I am working on the causal relationship between three macroeconomic variables. I found that the three variables are I(1) and cointegrated but the Granger causality test does not indicate any direction of causality between the series. Is it possible?
Causality is a subtle issue. You can justify it from long run economic theor. The johansen approach is often criticized because the cointegrated relationship is identified from a statistical and not economic point of view. Pesaran make one step ahead, he imposes long run relationship (also for coefficients) and test them statistically (based on the data).
Causality is a subtle issue. You can justify it from long run economic theor. The johansen approach is often criticized because the cointegrated relationship is identified from a statistical and not economic point of view. Pesaran make one step ahead, he imposes long run relationship (also for coefficients) and test them statistically (based on the data).
The situation you describe is certainly largely possible, although the existence of cointegration puts some restrictions on the system. Helmut Lütkepohl has an example in his book New Introduction to Multiple Time Series Analysis (sect. 6.6, pp. 261-262). The problem of testing Granger causality in cointegrated systems appears to be complicated (see sect. 7.6). I once attempted a test like this as a by-product for a paper but decided not because there it would not have been worth the efforts. This should not deflect you from pursuing it.

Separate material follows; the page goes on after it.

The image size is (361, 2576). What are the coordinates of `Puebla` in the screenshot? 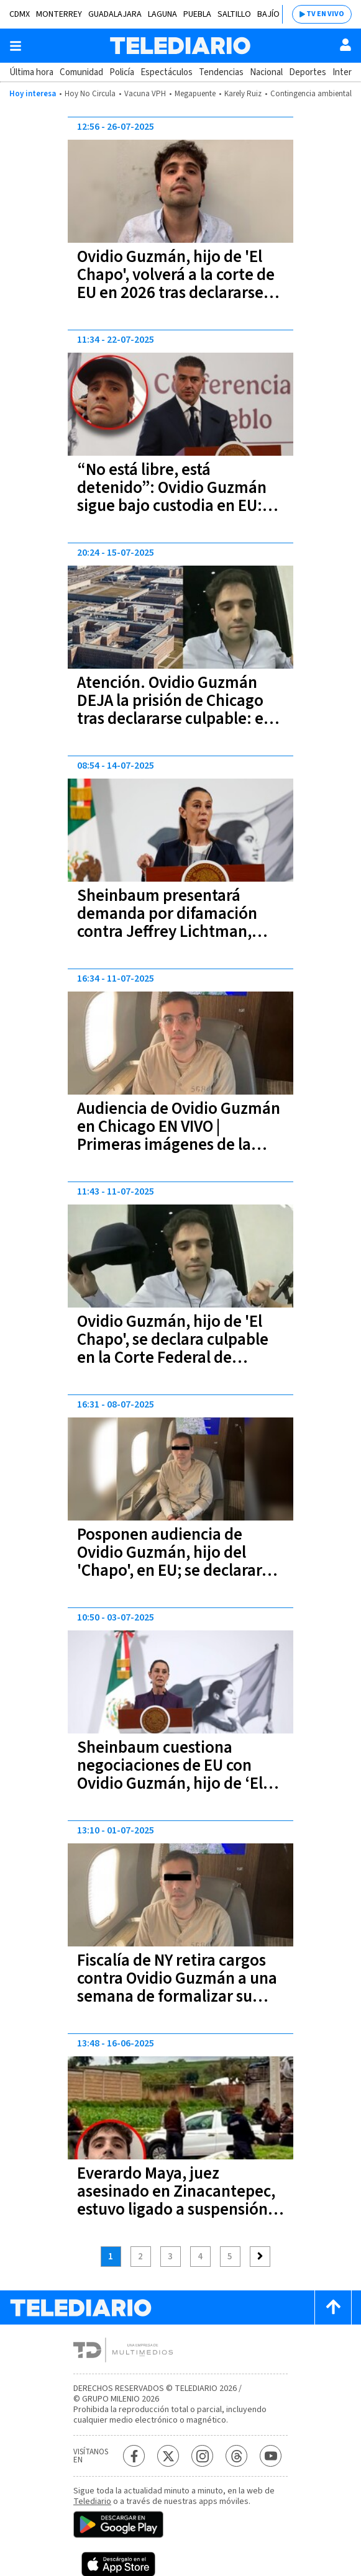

It was one of the main results of the paper by Engle and Granger (1987, Econometrica) that they showed the equivalence of cointegration and error correction. This means that if there is cointegration then there must be error correction, and at least one of the variables (X1,say) in the (here, three-dimensional) system must react to the "long-run disequilibrium" (described by X2 and X3, say) and thus there must be some Granger causality, running from X2 and X3 to X1. This, of course, does not rule out that you may find statistical evidence that is intrinsically contradictory, such as evidence on cointegration but not on causality in any direction, the situation described here.
There are several problems with inferring causality from cointegrated models. While one of the objectives of a cointegrated VAR is to reduce the probability of a spurious regression, unless your variables have weak exogeneity and structural invariance leading to robust parameter constancy, there is no complete assurance that hidden endogeneity is not the real cause of what might appear to be a long-run causal relationship. If you can't prove a closed system and inclusion of all the relevant variables, it is possible that that one or more unknown variables is the source of what you appear to be a situation of long-term causality.
Moreover, there may be a simultaneous relationship between the first difference of x_t and the first difference of y_t, which a test for Granger non-causality among lags will miss, owing to the focus on predictive precedence rather than Geweke's focus on instantaneous simultaneity. After all, Granger causality will not accommodate non-linear models, contemporaneous simultaneity, omitted variable bias, highly collinear time series without an adequate set of lags or sample size.
Yes, it is possible. Cointegration is characterizing a long-run relationship between these variables without any commitment on causality. You mention that there is no causlaity - but: how did you test it? The test is usually applied to the differences which, if significant, will produce more convincing results. It is important to find the right number of lags.
You have to understand that equilibrium is not the natural state of things. Theoretically, we would like to assume that some sort of dynamic equilibrium exists. Perhaps it does within confined systems for short periods of time. However, nature is evolving. Nature is more like entropy in long run. The Bayesian framework accommodates this adaptation nicely, whereas in the frequentist state of mind, we often make unrealistic assumptions to support our conclusions--such that we have conducted monte carlo resampling of our dataset, which over the long-haul gives us confidence intervals that we really got from only one sample. You can if you're not careful about your sampling wind up with an unappy randomization.
The Granger causality test, is not a test on ausality, he called it causality in the sense of GRanger, but in fact you can't measure causality you are measuring other things.
When using the Johansen cointegration model, it is more appropriate to test for Granger causality within the model and not without (see, Lütkepohl, 1991, p. 35; Toda and Phillips, 1993). This amounts to testing for weak exogeneity among the variables concerned in the model.
Granger representation theorem asserts that cointegration implies causality so there should be error correction in at least one of the equation. The significance of error correction confirms long run causality from all right hand side variables to the left side variable. But software often report the results of short run causality (based on the restricted least square F or Chi Sq test) this is in differences of variablles. So i think it is quite possible that one can get results that may look contradictory as found by Mounir. Also i suggest to perform impulse response analysis since by definition of impulse responses (dyi,t+s/dej,t) there is possibility of contemporaneous causality (s=0) as pointed out by Robert Yafee.